でも、こんなことを言い出すのは、建築を造形としてとらえている人が大多数、と思うからだ。建築家がそういうだけでなく、一般の人もそう。たとえば、《テーブル》に戻れば、少なくともぼくが会って話した人では、その薄さにびっくりした、という人が圧倒的に多い。そういう人は、《テーブル》をモノとして見ている。つまり、造形として見ている。もちろん、それが孕むたゆたう世界に驚いたという人もいる。でも、そんなふうに空気として見る人は、数で言えば、やっぱり少ない。その比率は、《四角いふうせん》でも同じこと。巨大で重い立体が浮いているのに反応する人が造形派だとすれば、そのことによって生まれている隙間の世界に反応する人が空気派。
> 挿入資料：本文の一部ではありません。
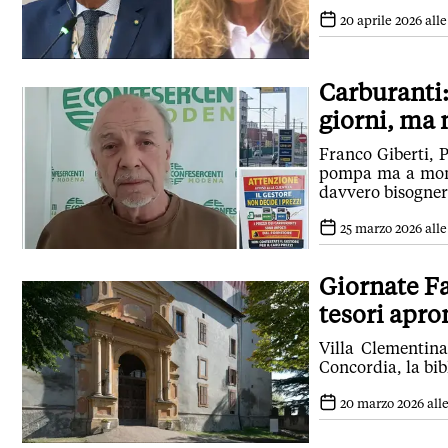
20 aprile 2026 alle
Carburanti:
giorni, ma n
Franco Giberti, 
pompa ma a monte.
davvero bisognere
25 marzo 2026 alle
Giornate Fa
tesori apro
Villa Clementina
Concordia, la bib
20 marzo 2026 alle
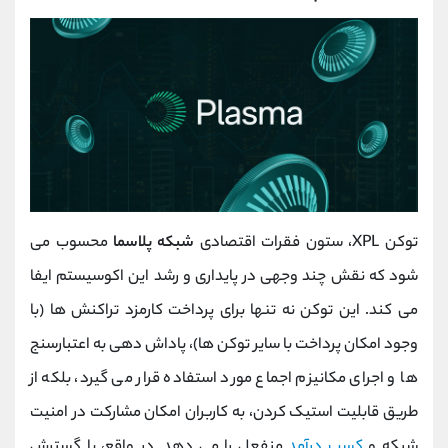
توکن XPL، ستون فقرات اقتصادی
شبکه پلاسما
محسوب می‌
شود که نقش چند وجهی در پایداری و رشد این اکوسیستم ایفا
می کند. این توکن نه‌ تنها برای پرداخت کارمزد تراکنش‌ ها (با
وجود امکان پرداخت با سایر توکن ‌ها)، پاداش ‌دهی به اعتبارسنج‌
ها و اجرای مکانیزم اجماع مورد استفاده قرار می گیرد، بلکه از
طریق قابلیت استیک کردن، به کاربران امکان مشارکت در امنیت
شبکه و
کسب درآمد
منفعل را می ‌دهد. در واقع، با گسترش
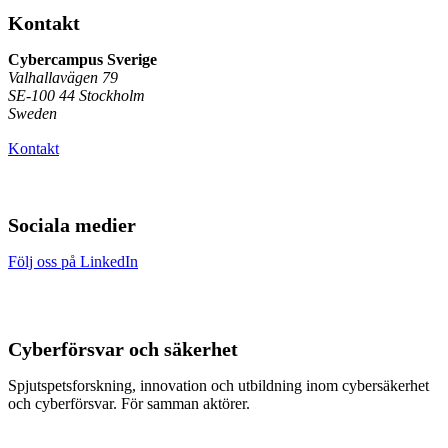
Kontakt
Cybercampus Sverige
Valhallavägen 79
SE-100 44 Stockholm
Sweden
Kontakt
Sociala medier
Följ oss på LinkedIn
Cyberförsvar och säkerhet
Spjutspetsforskning, innovation och utbildning inom cybersäkerhet
och cyberförsvar. För samman aktörer.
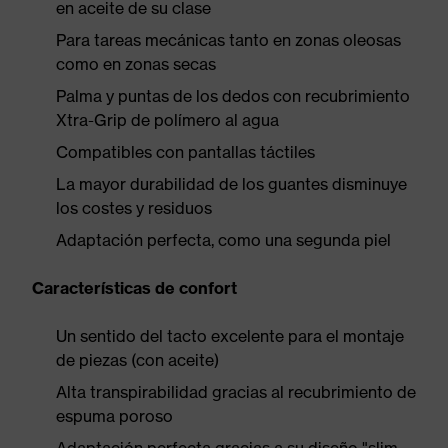
en aceite de su clase
Para tareas mecánicas tanto en zonas oleosas
como en zonas secas
Palma y puntas de los dedos con recubrimiento
Xtra-Grip de polímero al agua
Compatibles con pantallas táctiles
La mayor durabilidad de los guantes disminuye
los costes y residuos
Adaptación perfecta, como una segunda piel
Características de confort
Un sentido del tacto excelente para el montaje
de piezas (con aceite)
Alta transpirabilidad gracias al recubrimiento de
espuma poroso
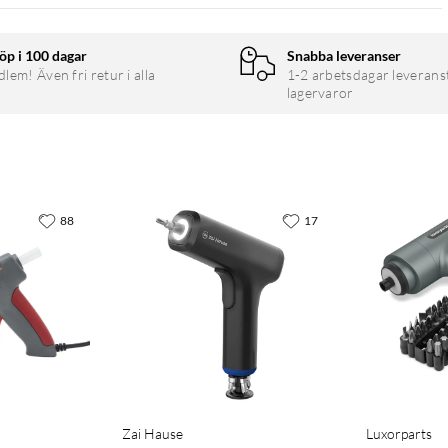
öp i 100 dagar
Snabba leveranser
em! Även fri retur i alla
1-2 arbetsdagar leverans
lagervaror
88
17
Zai Hause
Luxorparts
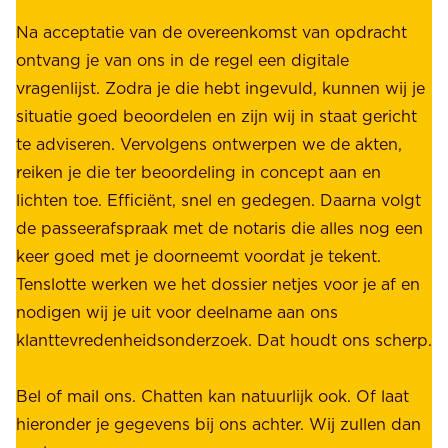
W
e
i
Na acceptatie van de overeenkomst van opdracht
n
j
ontvang je van ons in de regel een digitale
v
b
vragenlijst. Zodra je die hebt ingevuld, kunnen wij je
o
i
situatie goed beoordelen en zijn wij in staat gericht
o
e
te adviseren. Vervolgens ontwerpen we de akten,
r
d
reiken je die ter beoordeling in concept aan en
o
e
lichten toe. Efficiënt, snel en gedegen. Daarna volgt
n
n
de passeerafspraak met de notaris die alles nog een
z
r
keer goed met je doorneemt voordat je tekent.
e
u
Tenslotte werken we het dossier netjes voor je af en
s
s
nodigen wij je uit voor deelname aan ons
t
t
klanttevredenheidsonderzoek. Dat houdt ons scherp.
a
,
k
b
Bel of mail ons. Chatten kan natuurlijk ook. Of laat
e
e
hieronder je gegevens bij ons achter. Wij zullen dan
h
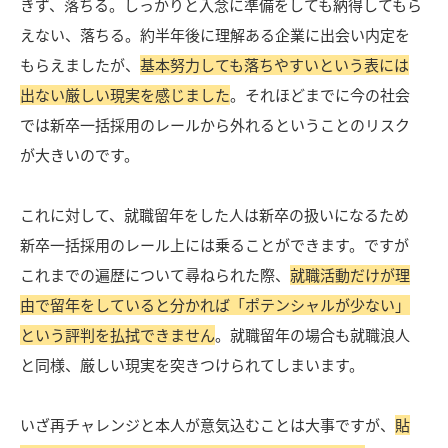
きず、落ちる。しっかりと入念に準備をしても納得してもら
えない、落ちる。約半年後に理解ある企業に出会い内定を
もらえましたが、
基本努力しても落ちやすいという表には
出ない厳しい現実を感じました
。それほどまでに今の社会
では新卒一括採用のレールから外れるということのリスク
が大きいのです。
これに対して、就職留年をした人は新卒の扱いになるため
新卒一括採用のレール上には乗ることができます。ですが
これまでの遍歴について尋ねられた際、
就職活動だけが理
由で留年をしていると分かれば「ポテンシャルが少ない」
という評判を払拭できません
。就職留年の場合も就職浪人
と同様、厳しい現実を突きつけられてしまいます。
いざ再チャレンジと本人が意気込むことは大事ですが、
貼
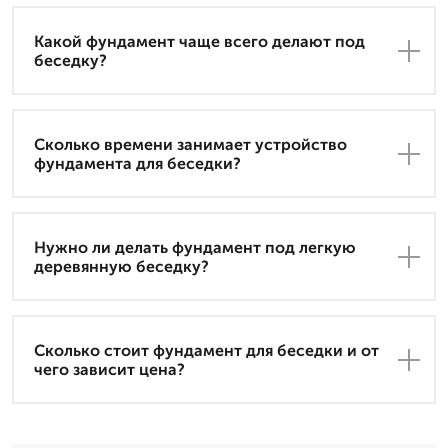
Какой фундамент чаще всего делают под
беседку?
Сколько времени занимает устройство
фундамента для беседки?
Нужно ли делать фундамент под легкую
деревянную беседку?
Сколько стоит фундамент для беседки и от
чего зависит цена?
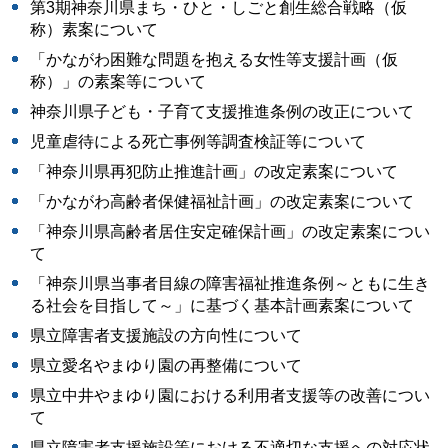
第3期神奈川県まち・ひと・しごと創生総合戦略（仮
称）素案について
「かながわ困難な問題を抱える女性等支援計画（仮
称）」の素案等について
神奈川県子ども・子育て支援推進条例の改正について
児童虐待による死亡事例等調査検証等について
「神奈川県再犯防止推進計画」の改定素案について
「かながわ高齢者保健福祉計画」の改定素案について
「神奈川県高齢者居住安定確保計画」の改定素案につい
て
「神奈川県当事者目線の障害福祉推進条例～ともに生き
る社会を目指して～」に基づく基本計画素案について
県立障害者支援施設の方向性について
県立愛名やまゆり園の再整備について
県立中井やまゆり園における利用者支援等の改善につい
て
県立障害者支援施設等における不適切な支援への対応状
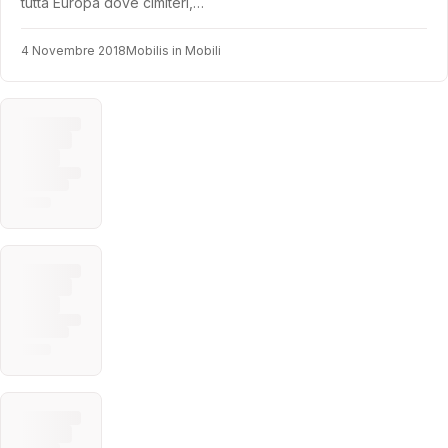
tutta Europa dove cimiteri,…
4 Novembre 2018
Mobilis in Mobili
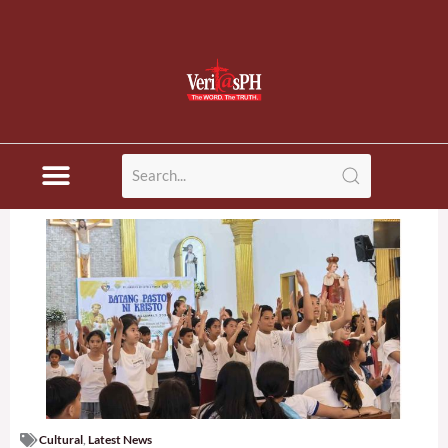
Cultural
,
Latest News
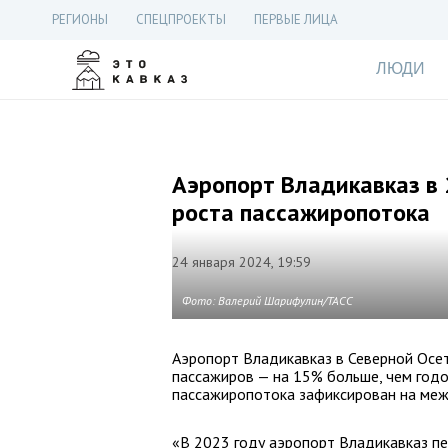
РЕГИОНЫ
СПЕЦПРОЕКТЫ
ПЕРВЫЕ ЛИЦА
ЛЮДИ
Аэропорт Владикавказ в 
роста пассажиропотока
24 января 2024, 19:59
Фото: Валерий Шарифулин/ТАСС
Аэропорт Владикавказ в Северной Осет
пассажиров — на 15% больше, чем годо
пассажиропотока зафиксирован на меж
«В 2023 году аэропорт Владикавказ пе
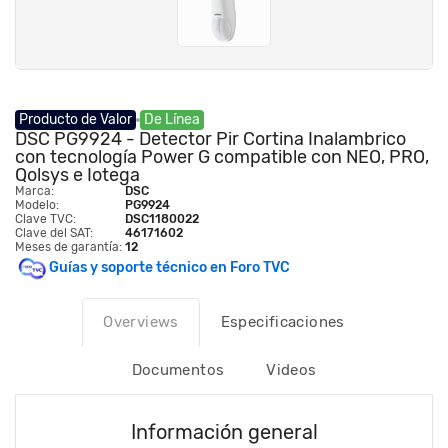
Producto de Valor
De Línea
DSC PG9924 - Detector Pir Cortina Inalambrico
con tecnología Power G compatible con NEO, PRO,
Qolsys e Iotega
Marca:
DSC
Modelo:
PG9924
Clave TVC:
DSC1180022
Clave del SAT:
46171602
Meses de garantía:
12
Guías y soporte técnico en Foro TVC
Overviews
Especificaciones
Documentos
Videos
Información general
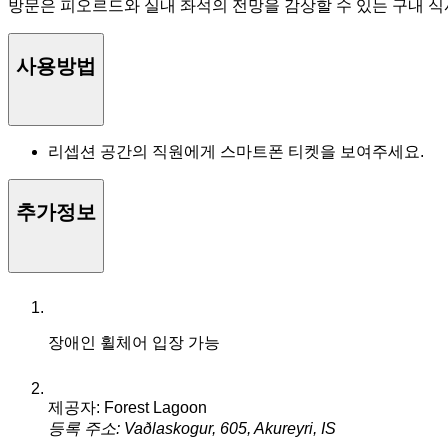
방문은 피오르드와 실내 좌석의 전망을 감상할 수 있는 구내 
사용방법
리셉션 공간의 직원에게 스마트폰 티켓을 보여주세요.
추가정보
장애인 휠체어 입장 가능
제공자: Forest Lagoon
등록 주소: Vaðlaskogur, 605, Akureyri, IS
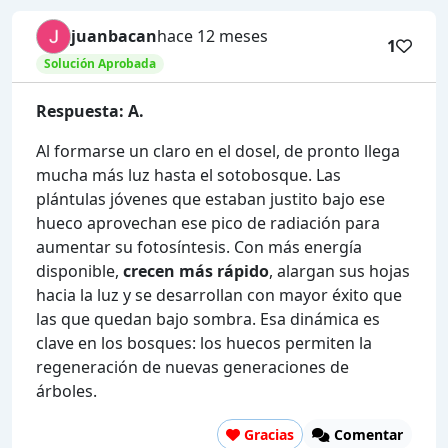
juanbacan
hace 12 meses
1
Solución Aprobada
Respuesta: A.
Al formarse un claro en el dosel, de pronto llega
mucha más luz hasta el sotobosque. Las
plántulas jóvenes que estaban justito bajo ese
hueco aprovechan ese pico de radiación para
aumentar su fotosíntesis. Con más energía
disponible,
crecen más rápido
, alargan sus hojas
hacia la luz y se desarrollan con mayor éxito que
las que quedan bajo sombra. Esa dinámica es
clave en los bosques: los huecos permiten la
regeneración de nuevas generaciones de
árboles.
Gracias
Comentar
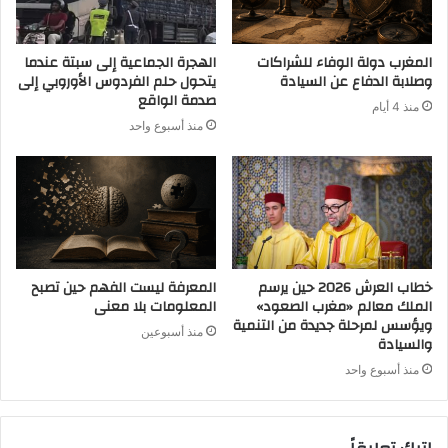
المغرب دولة الوفاء للشراكات
الهجرة الجماعية إلى سبتة عندما
وصلابة الدفاع عن السيادة
يتحول حلم الفردوس الأوروبي إلى
صدمة الواقع
منذ 4 أيام
منذ أسبوع واحد
خطاب العرش 2026 حين يرسم
المعرفة ليست الفهم حين تصبح
الملك معالم «مغرب الصعود»
المعلومات بلا معنى
ويؤسس لمرحلة جديدة من التنمية
منذ أسبوعين
والسيادة
منذ أسبوع واحد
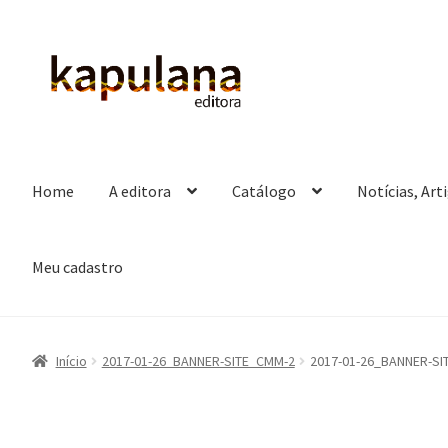
Pular
Pular
para
para
navegação
o
conteúdo
Home
A editora
Catálogo
Notícias, Art
Meu cadastro
Início
2017-01-26_BANNER-SITE_CMM-2
2017-01-26_BANNER-SI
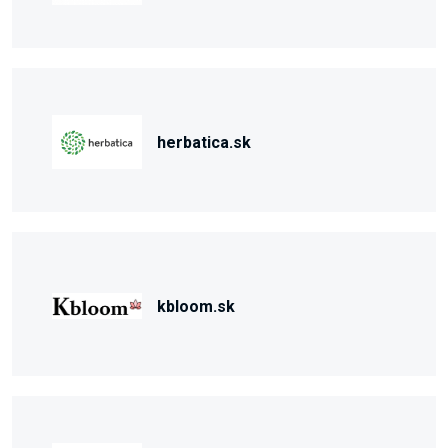
herbatica.sk
kbloom.sk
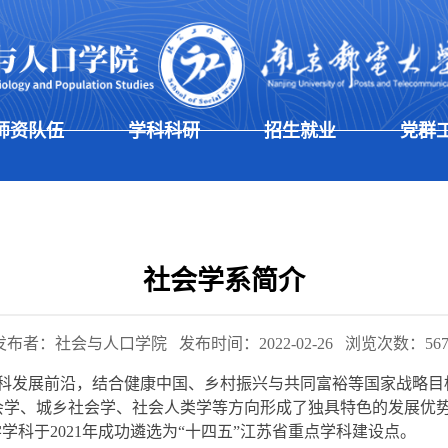
师资队伍
学科科研
招生就业
党群
社会学系简介
发布者：社会与人口学院
发布时间：2022-02-26
浏览次数：
56
于学科发展前沿，结合健康中国、乡村振兴与共同富裕等国家战略
会学、城乡社会学、社会人类学等方向形成了独具特色的发展优
学科于2
021
年成功遴选为
“十四五”江苏省重点学科建设点。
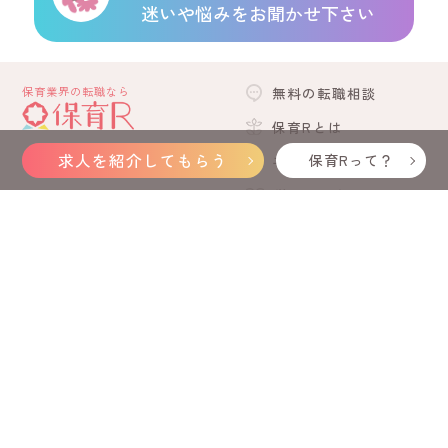
迷いや悩みをお聞かせ下さい
保育業界の転職なら
無料の転職相談
保育Rとは
求人を紹介してもらう
保育Rって？
エリア検索
学生の方向け
「コアラ保育士」公式LINE
よくあるご質問
保育士お役立ち情報
保育製作のコアラ先生
採用担当者様向け
運営会社
個人情報保護方針
利用規約
Copyright (C) Succeed Co.,Ltd. All Rights Reserved.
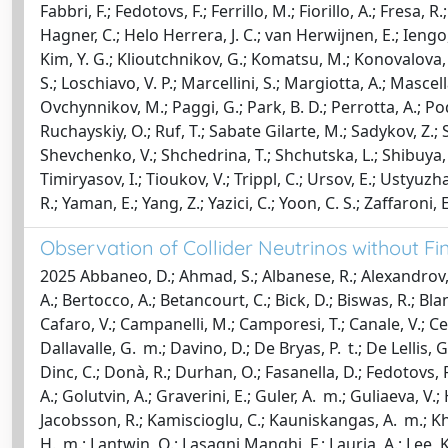
Fabbri, F.; Fedotovs, F.; Ferrillo, M.; Fiorillo, A.; Fresa, 
Hagner, C.; Helo Herrera, J. C.; van Herwijnen, E.; Iengo, 
Kim, Y. G.; Klioutchnikov, G.; Komatsu, M.; Konovalova, N.
S.; Loschiavo, V. P.; Marcellini, S.; Margiotta, A.; Mascel
Ovchynnikov, M.; Paggi, G.; Park, B. D.; Perrotta, A.; Po
Ruchayskiy, O.; Ruf, T.; Sabate Gilarte, M.; Sadykov, Z.;
Shevchenko, V.; Shchedrina, T.; Shchutska, L.; Shibuya, H.;
Timiryasov, I.; Tioukov, V.; Trippl, C.; Ursov, E.; Ustyuz
R.; Yaman, E.; Yang, Z.; Yazici, C.; Yoon, C. S.; Zaffaroni, 
Observation of Collider Neutrinos without 
2025 Abbaneo, D.; Ahmad, S.; Albanese, R.; Alexandrov, A
A.; Bertocco, A.; Betancourt, C.; Bick, D.; Biswas, R.; B
Cafaro, V.; Campanelli, M.; Camporesi, T.; Canale, V.; Cen
Dallavalle, G. m.; Davino, D.; De Bryas, P. t.; De Lellis,
Dinc, C.; Donà, R.; Durhan, O.; Fasanella, D.; Fedotovs, F.;
A.; Golutvin, A.; Graverini, E.; Guler, A. m.; Guliaeva, V.; 
Jacobsson, R.; Kamiscioglu, C.; Kauniskangas, A. m.; Kha
H. m.; Lantwin, O.; Lasagni Manghi, F.; Lauria, A.; Lee, K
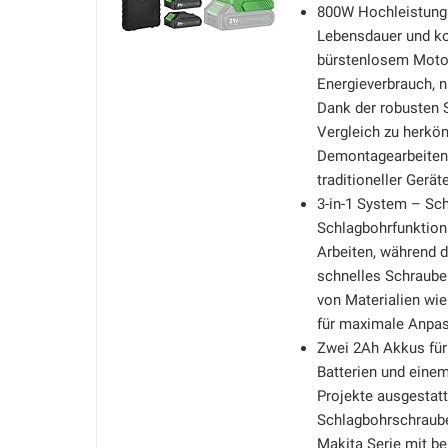
800W Hochleistungs
Lebensdauer und k
bürstenlosem Motor
Energieverbrauch, 
Dank der robusten 
Vergleich zu herköm
Demontagearbeiten, 
traditioneller Gerät
3-in-1 System – Sch
Schlagbohrfunktion
Arbeiten, während 
schnelles Schrauben
von Materialien wi
für maximale Anpas
Zwei 2Ah Akkus für 
Batterien und einem
Projekte ausgestatt
Schlagbohrschraube
Makita Serie mit b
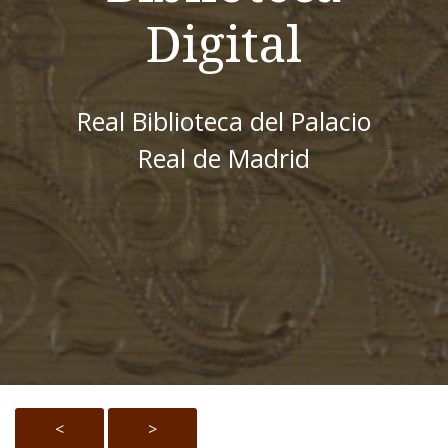
Digital
Real Biblioteca del Palacio
Real de Madrid
<
>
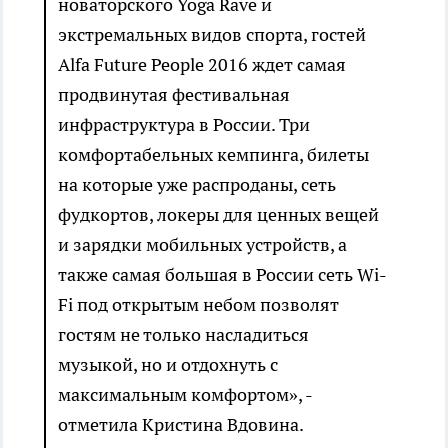
новаторского Yoga Rave и
экстремальных видов спорта, гостей
Alfa Future People 2016 ждет самая
продвинутая фестивальная
инфраструктура в России. Три
комфортабельных кемпинга, билеты
на которые уже распроданы, сеть
фудкортов, локеры для ценных вещей
и зарядки мобильных устройств, а
также самая большая в России сеть Wi-
Fi под открытым небом позволят
гостям не только насладиться
музыкой, но и отдохнуть с
максимальным комфортом», -
отметила Кристина Вдовина.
やっぱり造形派の方が圧倒的に多い」
これらの青木さんの言葉は、建築を展覧会で見せることの大きなテーゼを描いている。
今のところ、展覧会として納得したものを見せられる建築家は石上さんしかいない。
それはやはり彼が真摯に建築としてやっていてこその結果だと思う。
模型だからといってそれを2次的なものとして決して捉えていない姿勢が伺える。
だからそれらが作品として成立し、観るものに様々な問いを発することができる。
また、最後の五十嵐さんの文章では石上さんのエピソードが織り込まれている。
青木さんのおっしゃってるように、彼の作品はモノを作ることで空間を作っている。
そのことに関して《四角いふうせん》や《テーブル》のエピソードなどが載ってる。
そしてこれまで建築用語では使われなかった「かわいい」という言葉が使われいること。
これは妹島さんから受け継いでいるらしい笑
いわゆる普通の展覧会図録とは少し違いますが、石上哲学を垣間見れるような本。必見です。
最後の謝辞のところに僕の名前も載せていただいてました。ありがたい。
26日の最終日には対談もあるようなので、まだの方は是非!
石上純也展「建築のあたらしい大きさ」(2010.09.18-12.26)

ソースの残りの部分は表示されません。